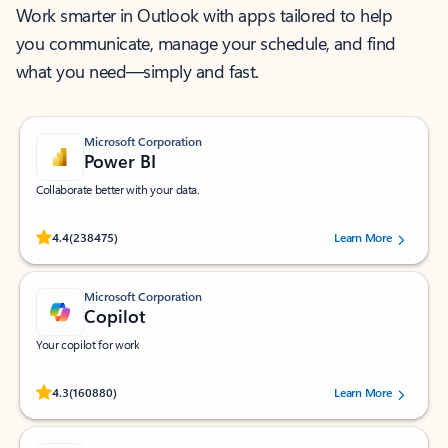
Work smarter in Outlook with apps tailored to help
you communicate, manage your schedule, and find
what you need—simply and fast.
Microsoft Corporation
Power BI
Collaborate better with your data.
Rated (#=ratingAverage#) stars out of 5 stars, by 238475 users.
4.4
(238475)
Learn More
Microsoft Corporation
Copilot
Your copilot for work
Rated (#=ratingAverage#) stars out of 5 stars, by 160880 users.
4.3
(160880)
Learn More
* * * * * * * * *
• [EXERCISE AIM] What is needed is every entry above, repeated exactly, with the pictures dropped.

• [EXERCISE SOLUTION]
Work smarter in Outlook with apps tailored to help
you communicate, manage your schedule, and find
what you need—simply and fast.
Microsoft Corporation
Power BI
Collaborate better with your data.
Rated (#=ratingAverage#) stars out of 5 stars, by 238475 users.
4.4
(238475)
Learn More
Microsoft Corporation
Copilot
Your copilot for work
Rated (#=ratingAverage#) stars out of 5 stars, by 160880 users.
4.3
(160880)
Learn More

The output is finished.